Les lecteurs de la Revue me pardonneraient difficilement si je ne leur faisais pas connaître au moins en quelques mots les principes, les vues philosophiques d’un auteur dont les ouvrages seront lus dans toute l’Europe. Je puis d’autant plus aisément les satisfaire que, dans quelques chapitres spéciaux, Dühring a traité de l’influence des idées philosophiques sur le développement de la science dont il écrit l’histoire. Il me semble qu’en général notre auteur n’aime pas la métaphysique. Il parle non-seulement de Descartes et de Bacon, mais même de Kant, avec une liberté qui touche souvent au dédain, dans des termes qui étonneront en France et qui doivent choquer bien des personnes en Allemagne. Ses préférences me paraissent être pour D. Hume et pour ses successeurs. Je n’ai nulle intention de discuter cette préférence. Je ferai seulement observer ceci : Quelque part, si je me trompe, le docteur Dühring fait un mérite à Lagrange d’être resté indépendant de tout engagement métaphysique ; je m’associe de grand cœur à cet éloge, mais je me demande si c’est être libre de tout engagement métaphysique que d’avoir une secrète tendresse pour le système de D. Hume.

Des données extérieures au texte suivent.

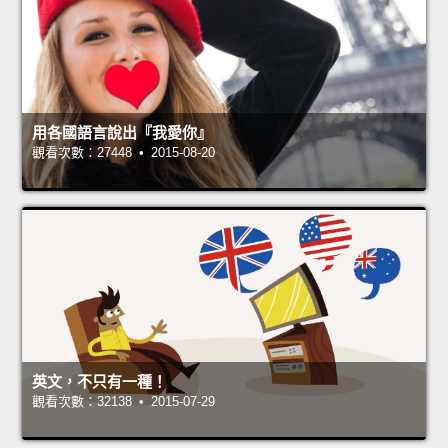
用各國語言說出『我愛你』
觀看次數：27448 • 2015-08-20
英文，不只有一種！
觀看次數：32138 • 2015-07-29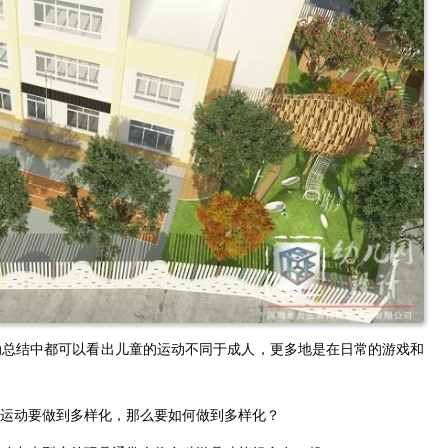
动总结中都可以看出儿童的运动不同于成人，更多地是在日常的游戏和
运动要做到多样化，那么要如何做到多样化？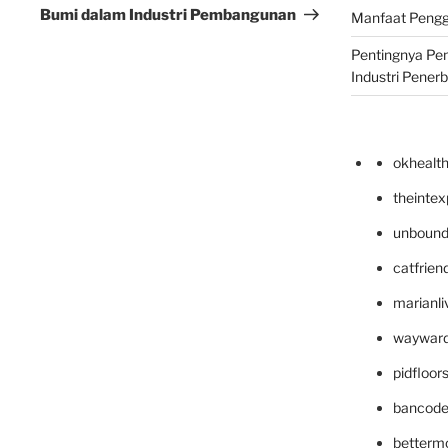
Bumi dalam Industri Pembangunan
Manfaat Pengg
Pentingnya Pe
Industri Pener
okhealt
theinte
unbound
catfrien
marianli
wayward
pidfloo
bancode
betterm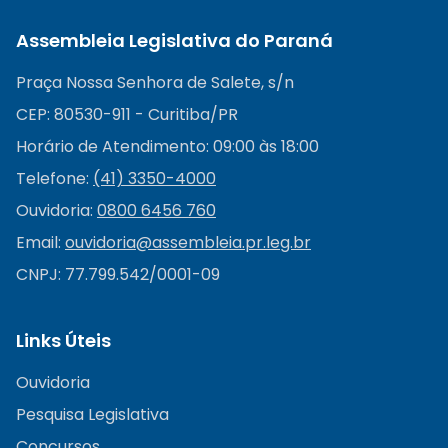
Assembleia Legislativa do Paraná
Praça Nossa Senhora de Salete, s/n
CEP: 80530-911 - Curitiba/PR
Horário de Atendimento: 09:00 às 18:00
Telefone:
(41) 3350-4000
Ouvidoria:
0800 6456 760
Email:
ouvidoria@
assembleia.pr.leg.br
CNPJ: 77.799.542/0001-09
Links Úteis
Ouvidoria
Pesquisa Legislativa
Concursos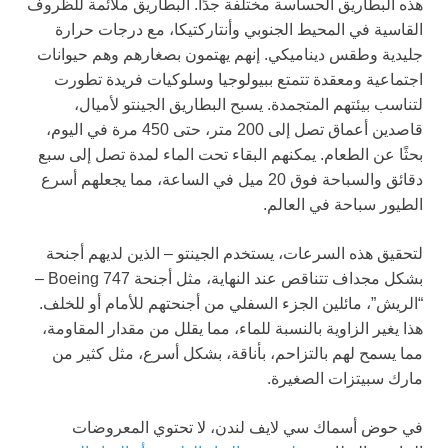
هذه البطاريق الحساسة مختلفة جدًا. البطاريق ملائمة للظروف
القاسية في المحيط الجنوبي وأنتاركتيكا، مع درجات حرارة
جليدية وطقس ديناميكي. إنهم يهتمون بصغارهم وهم حيوانات
اجتماعية ومعقدة تتمتع ببيولوجيا وسلوكيات فريدة تطورت
لتناسب بيئتهم المتجمدة. يسبح البطاريق الجينتو لأميال،
قاصدين أعماق تصل إلى 200 متر، حتى 450 مرة في اليوم،
بحثًا عن الطعام. يمكنهم البقاء تحت الماء لمدة تصل إلى سبع
دقائق والسباحة فوق 20 ميل في الساعة، مما يجعلهم أسرع
الطيور سباحة في العالم.
لتحقيق هذه السرعات، يستخدم الجينتو – الذين لديهم أجنحة
بشكل مجداف تتناقص عند النهاية، مثل أجنحة Boeing 747 –
“الريش”، مائلين الجزء السفلي من أجنحتهم للأمام أو للخلف.
هذا يغير الزاوية بالنسبة للماء، مما يقلل من مقدار المقاومة،
مما يسمح لهم بالتزاحم، بأناقة، بشكل أسرع، مثل كثير من
مارك سبيتزات الصغيرة.
في حوض أسماك سي لايف لندن، لا تحتوي المعروضات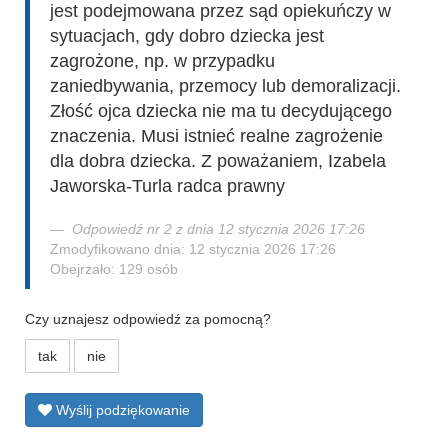
jest podejmowana przez sąd opiekuńczy w
sytuacjach, gdy dobro dziecka jest
zagrożone, np. w przypadku
zaniedbywania, przemocy lub demoralizacji.
Złość ojca dziecka nie ma tu decydującego
znaczenia. Musi istnieć realne zagrożenie
dla dobra dziecka. Z poważaniem, Izabela
Jaworska-Turla radca prawny
Odpowiedź nr 2 z dnia 12 stycznia 2026 17:26
Zmodyfikowano dnia: 12 stycznia 2026 17:26
Obejrzało: 129 osób
Czy uznajesz odpowiedź za pomocną?
tak
nie
Wyślij podziękowanie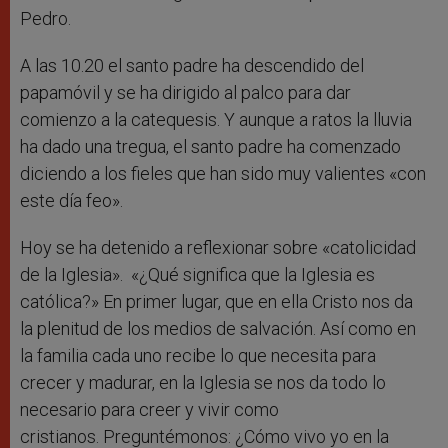
Pedro.
A las 10.20 el santo padre ha descendido del
papamóvil y se ha dirigido al palco para dar
comienzo a la catequesis. Y aunque a ratos la lluvia
ha dado una tregua, el santo padre ha comenzado
diciendo a los fieles que han sido muy valientes «con
este día feo».
Hoy se ha detenido a reflexionar sobre «catolicidad
de la Iglesia». «¿Qué significa que la Iglesia es
católica?» En primer lugar, que en ella Cristo nos da
la plenitud de los medios de salvación. Así como en
la familia cada uno recibe lo que necesita para
crecer y madurar, en la Iglesia se nos da todo lo
necesario para creer y vivir como
cristianos. Preguntémonos: ¿Cómo vivo yo en la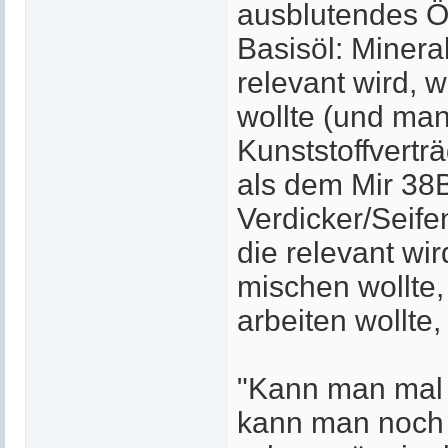
ausblutendes Ö
Basisöl: Mineral
relevant wird,
wollte (und ma
Kunststoffvertr
als dem Mir 38
Verdicker/Seifen
die relevant wi
mischen wollte
arbeiten wollte
"Kann man mal 
kann man noch e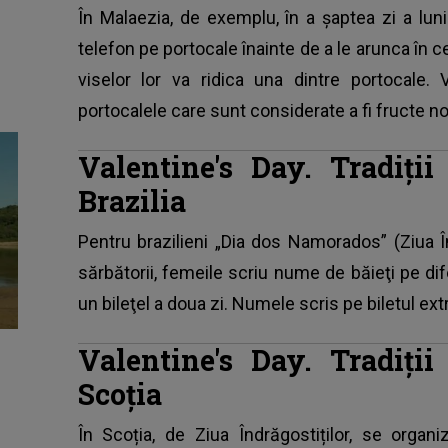
În Malaezia, de exemplu, în a șaptea zi a lun
telefon pe portocale înainte de a le arunca în c
viselor lor va ridica una dintre portocale.
portocalele care sunt considerate a fi fructe no
Valentine's Day. Tradiți
Brazilia
Pentru brazilieni „Dia dos Namorados” (Ziua În
sărbătorii, femeile scriu nume de băieţi pe dif
un bileţel a doua zi. Numele scris pe biletul extr
Valentine's Day. Tradiți
Scoția
În Scoția, de Ziua Îndrăgostiților, se organ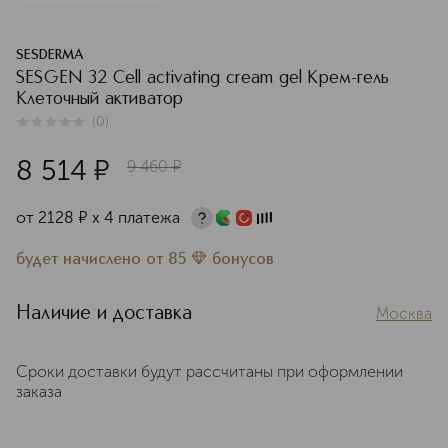
SESDERMA
SESGEN 32 Cell activating cream gel Крем-гель
Клеточный активатор
(
0
)
0
из
5
0
8 514
¤
9 460
¤
от
2128
¤
х 4 платежа
будет начислено
от
85
бонусов
Наличие и доставка
Москва
Сроки доставки будут рассчитаны при оформлении
заказа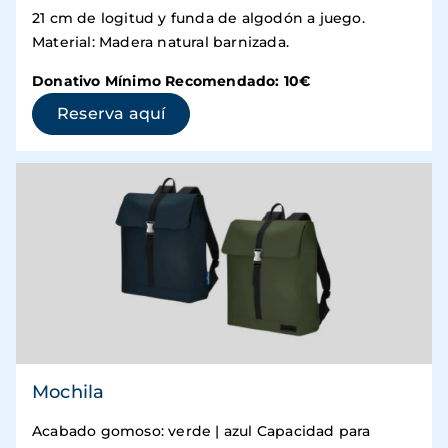
21 cm de logitud y funda de algodón a juego.
Material: Madera natural barnizada.
Donativo Mínimo Recomendado: 10€
(se abre en una ventana nueva)
Reserva aquí
Mochila
Acabado gomoso: verde | azul Capacidad para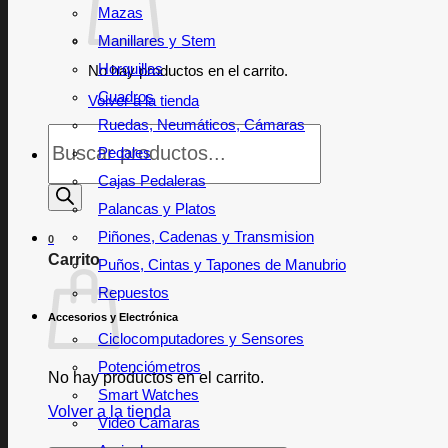
Mazas
Manillares y Stem
Horquillas
No hay productos en el carrito.
Cuadros
Volver a la tienda
Ruedas, Neumáticos, Cámaras
Búsqueda
de
Pedales
productos
Cajas Pedaleras
Palancas y Platos
Piñones, Cadenas y Transmision
0
Carrito
Puños, Cintas y Tapones de Manubrio
Repuestos
Accesorios y Electrónica
Ciclocomputadores y Sensores
Potenciómetros
No hay productos en el carrito.
Smart Watches
Volver a la tienda
Video Cámaras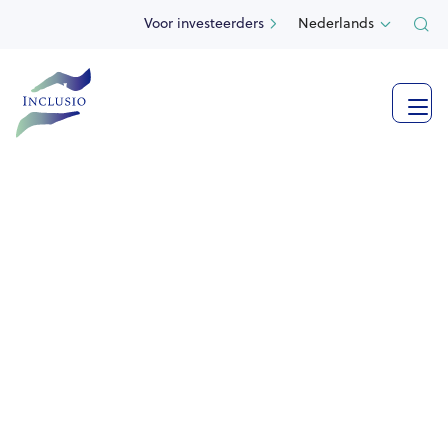
Voor investeerders
Nederlands



Bekijk meer foto's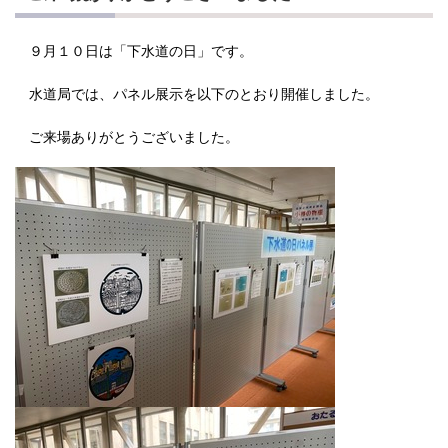
９月１０日は「下水道の日」です。
水道局では、パネル展示を以下のとおり開催しました。
ご来場ありがとうございました。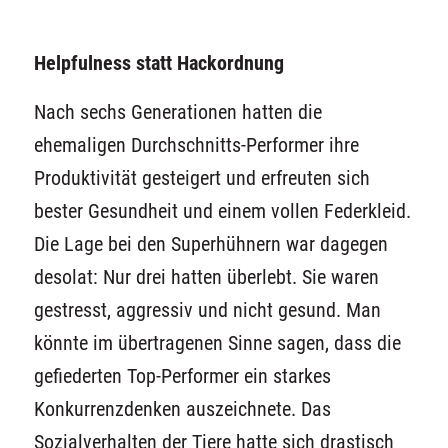
Helpfulness statt Hackordnung
Nach sechs Generationen hatten die
ehemaligen Durchschnitts-Performer ihre
Produktivität gesteigert und erfreuten sich
bester Gesundheit und einem vollen Federkleid.
Die Lage bei den Superhühnern war dagegen
desolat: Nur drei hatten überlebt. Sie waren
gestresst, aggressiv und nicht gesund. Man
könnte im übertragenen Sinne sagen, dass die
gefiederten Top-Performer ein starkes
Konkurrenzdenken auszeichnete. Das
Sozialverhalten der Tiere hatte sich drastisch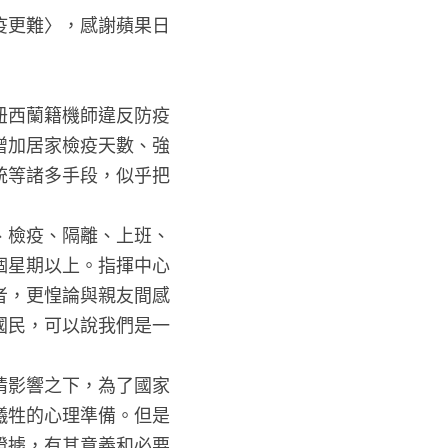
疫更難〉，感謝蘋果日
紐西蘭籍機師違反防疫
增加居家檢疫天數、強
統等諸多手段，似乎把
、檢疫、隔離、上班、
個星期以上。指揮中心
者，更惶論與親友間感
國民，可以說我們是一
情影響之下，為了國家
犧牲的心理準備。但是
證據，有其意義和必要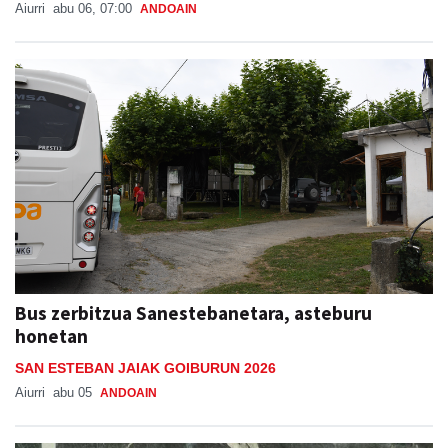
Aiurri
abu 06, 07:00
ANDOAIN
Bus zerbitzua Sanestebanetara, asteburu
honetan
SAN ESTEBAN JAIAK GOIBURUN 2026
Aiurri
abu 05
ANDOAIN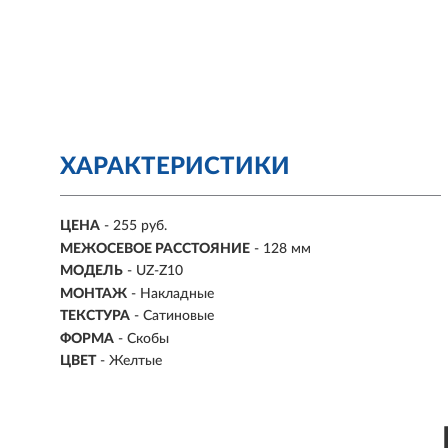
ХАРАКТЕРИСТИКИ
ЦЕНА
- 255 руб.
МЕЖОСЕВОЕ РАССТОЯНИЕ
-
128 мм
МОДЕЛЬ
- UZ-Z10
МОНТАЖ
-
Накладные
ТЕКСТУРА
- Сатиновые
ФОРМА
-
Скобы
ЦВЕТ
- Желтые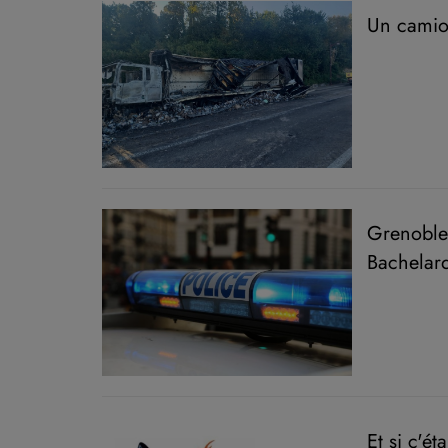
Un camion
Grenoble
Bachelard
Et si c'é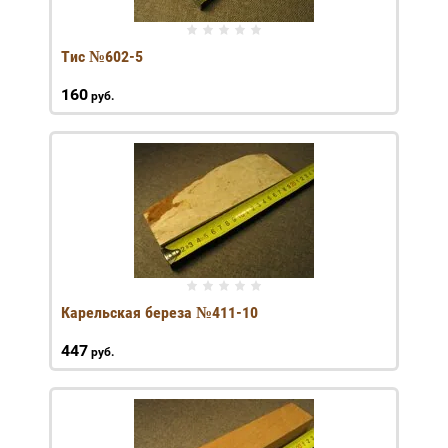
Тис №602-5
160
руб.
Карельская береза №411-10
447
руб.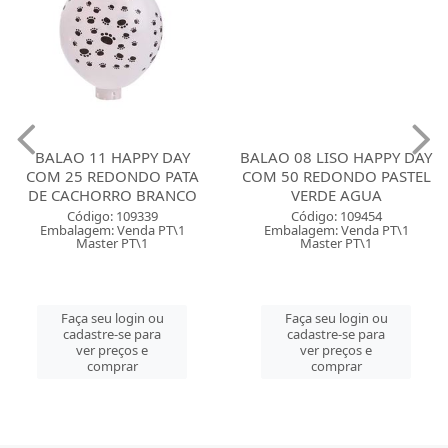
BALAO 11 HAPPY DAY
BALAO 08 LISO HAPPY DAY
COM 25 REDONDO PATA
COM 50 REDONDO PASTEL
DE CACHORRO BRANCO
VERDE AGUA
Código: 109339
Código: 109454
Embalagem: Venda PT\1
Embalagem: Venda PT\1
Master PT\1
Master PT\1
Faça seu login ou
Faça seu login ou
cadastre-se para
cadastre-se para
ver preços e
ver preços e
comprar
comprar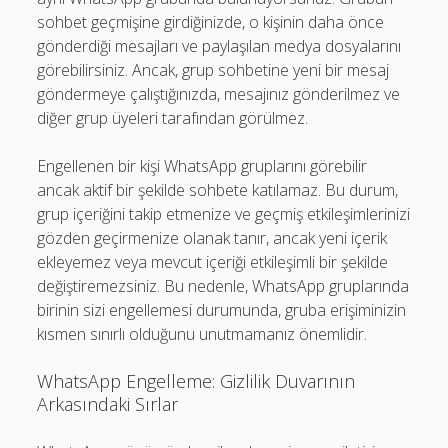
sohbet geçmişine girdiğinizde, o kişinin daha önce
gönderdiği mesajları ve paylaşılan medya dosyalarını
görebilirsiniz. Ancak, grup sohbetine yeni bir mesaj
göndermeye çalıştığınızda, mesajınız gönderilmez ve
diğer grup üyeleri tarafından görülmez.
Engellenen bir kişi WhatsApp gruplarını görebilir
ancak aktif bir şekilde sohbete katılamaz. Bu durum,
grup içeriğini takip etmenize ve geçmiş etkileşimlerinizi
gözden geçirmenize olanak tanır, ancak yeni içerik
ekleyemez veya mevcut içeriği etkileşimli bir şekilde
değiştiremezsiniz. Bu nedenle, WhatsApp gruplarında
birinin sizi engellemesi durumunda, gruba erişiminizin
kısmen sınırlı olduğunu unutmamanız önemlidir.
WhatsApp Engelleme: Gizlilik Duvarının
Arkasındaki Sırlar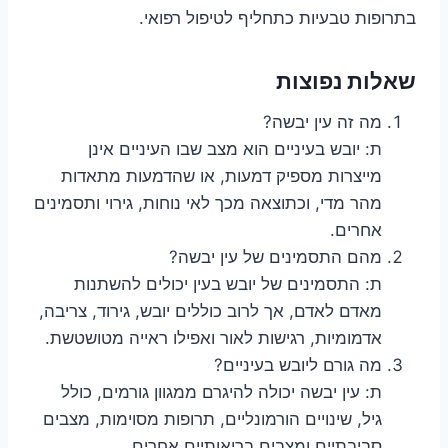
בתרופות טבעיות כתחליף לטיפול רפואי.
שאלות נפוצות
מה זה עין יבשה?
ת: יובש בעיניים הוא מצב שבו העיניים אינן
מייצרות מספיק דמעות, או שהדמעות מתאדות
מהר מדי, וכתוצאה מכך לאי נוחות, גירוי ותסמינים
אחרים.
מהם התסמינים של עין יבשה?
ת: התסמינים של יובש בעין יכולים להשתנות
מאדם לאדם, אך לרוב כוללים יובש, גירוד, צריבה,
אדמומיות, רגישות לאור ואפילו ראייה מטושטשת.
מה גורם ליובש בעיניים?
ת: עין יבשה יכולה להיגרם ממגוון גורמים, כולל
גיל, שינויים הורמונליים, תרופות מסוימות, מצבים
סביבתיים ומצבים בריאותיים אחרים.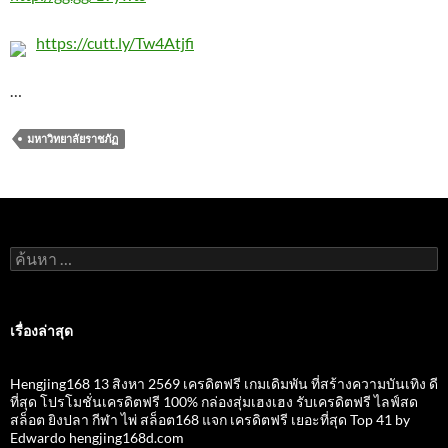
https://cutt.ly/Tw4Atjfi
…
มหาวิทยาลัยราชภัฏ
ค้นหา
สำหรับ:
เรื่องล่าสุด
Hengjing168 13 สิงหา 2569 เครดิตฟรี เกมเดิมพัน ที่สร้างความบันเทิง ดี
ที่สุด โปรโมชั่นเครดิตฟรี 100% กล่องสุ่มเฮงเฮง รับเครดิตฟรี ไลฟ์สด
สล็อต ยิงปลา กีฬา ไพ่ สล็อต168 แจก เครดิตฟรี เยอะที่สุด Top 41 by
Edwardo hengjing168d.com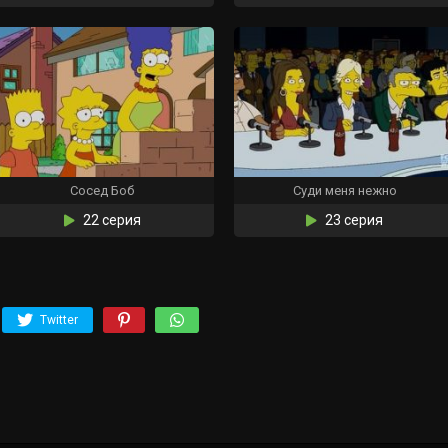
Сосед Боб
Суди меня нежно
22 серия
23 серия
Twitter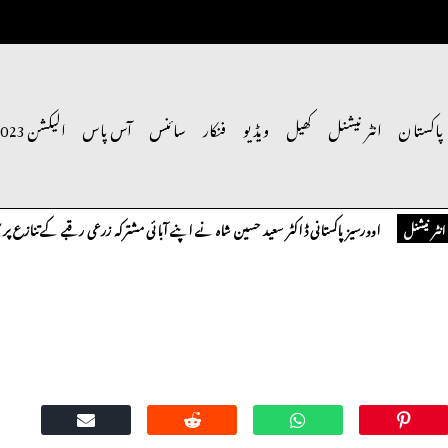
پاکستان
انٹر نیشنل
کھیل
ویڈیو
فنکار
سائنس
آس پاس
الیکشن 2023
اوورسیز پاکستانی ڈاکٹر سعید حسین شاہ نے اپنے آبائی مشترکہ زرعی رقبے کے تنازع پر سنگین ت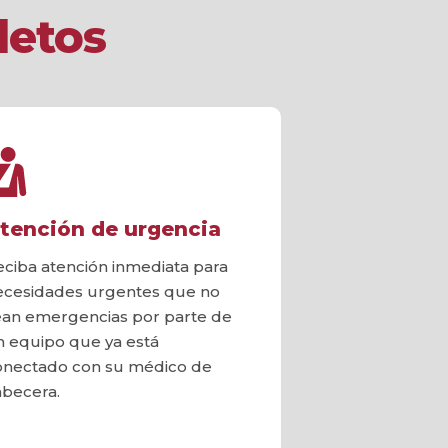
letos
tención de urgencia
eciba atención inmediata para
ecesidades urgentes que no
ean emergencias por parte de
n equipo que ya está
onectado con su médico de
abecera.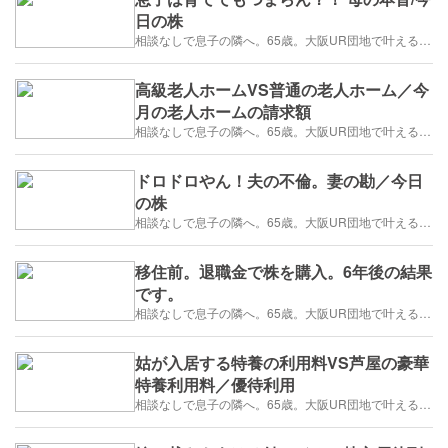
日の株
相談なしで息子の隣へ。65歳。大阪UR団地で叶える「貯金を減らさない」年金暮らし
高級老人ホームVS普通の老人ホーム／今
月の老人ホームの請求額
相談なしで息子の隣へ。65歳。大阪UR団地で叶える「貯金を減らさない」年金暮らし
ドロドロやん！夫の不倫。妻の勘／今日
の株
相談なしで息子の隣へ。65歳。大阪UR団地で叶える「貯金を減らさない」年金暮らし
移住前。退職金で株を購入。6年後の結果
です。
相談なしで息子の隣へ。65歳。大阪UR団地で叶える「貯金を減らさない」年金暮らし
姑が入居する特養の利用料VS芦屋の豪華
特養利用料／優待利用
相談なしで息子の隣へ。65歳。大阪UR団地で叶える「貯金を減らさない」年金暮らし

Je dois dire en terminant que le docteur Dühring est un écrivain fier et sans complaisance. Il écrit pour ceux qui peuvent le lire ; des autres il n’a nul souci. Son livre ne se laisse pas parcourir. Il faut l’étudier ou le laisser là. Mais ceux qui le liront ne s’en tiendront pas à une première lecture ; ils trouveront sans cesse à puiser dans cet ouvrage, d’une portée vraiment extraordinaire.